Also, the Al ion implantation depth is about 0.5 to 3 μm which does not exceed the thickness of the drift layer 20. As described above, the impurity concentration of the well region 30, from 1 × ¹⁰ 18 ^{cm -3} required for punch-through suppression, 1 × ¹⁰ 16 equal to the first conductivity type impurity concentration of the drift layer 20 cm ^- It is necessary to decrease sharply in the depth direction up to ³ . In this respect, by performing ion implantation from an oblique direction with respect to the implantation surface of the SiC substrate 10 as described above, the impurity concentration is in the range of 400 nm or less from 1 × 10 ¹⁸ cm ⁻³ to 1 × 10 ¹⁶ cm ^−3. An impurity concentration profile that decreases sharply is obtained. Therefore, the JFET length is shortened, and the JFET length can be reduced. Also, when viewed from a direction perpendicular to the side wall of the implantation mask 31, ion implantation is performed perpendicular to the implantation surface, so that implanted ions do not pass through the end portion of the implantation mask 31 in an oblique direction and enter. Therefore, it is possible to avoid locally increasing the impurity concentration on the surface of the well region 30 below the end of the implantation mask 31, and to avoid an increase in the channel resistance of the MOSFET. Thereafter, the implantation mask 31 is removed. The region into which Al is ion-implanted by this step becomes the well region 30.

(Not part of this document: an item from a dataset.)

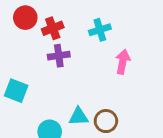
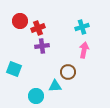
cyan cross: (100, 30) -> (82, 27), moved
brown circle: (106, 121) -> (68, 72), moved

Next, an implantation mask is formed on the surface of the drift layer 20 with a photoresist or the like, and Al, which is a p-type impurity, is ion implanted adjacent to the outer periphery of the well region 30. At this time, the depth of Al ion implantation is about 0.5 to 3 μm which does not exceed the thickness of the drift layer 20. The impurity concentration of the ion-implanted Al is higher than the first conductivity type impurity concentration of the drift layer 20 in the range of 1 × 10 ¹⁶ cm ⁻³ to 1 × 10 ¹⁸ cm ⁻³ and the Al concentration of the well region 30. Make it lower. Thereafter, the implantation mask is removed. A region into which Al is ion-implanted by this step becomes a JTE region (not shown).

Next, an implantation mask is formed on the surface of the drift layer 20 using a photoresist or the like, and N which is an n-type impurity is ion-implanted. The N ion implantation depth is shallower than the thickness of the well region 30. Also, the impurity concentration of the ion-implanted N exceeds the second conductivity type impurity concentration of the well region 30 in the range of 1 × 10 ¹⁸ cm ⁻³ to 1 × 10 ²¹ cm ⁻³ . Of the regions into which N has been implanted in this step, the region showing the first conductivity type becomes the source region 40.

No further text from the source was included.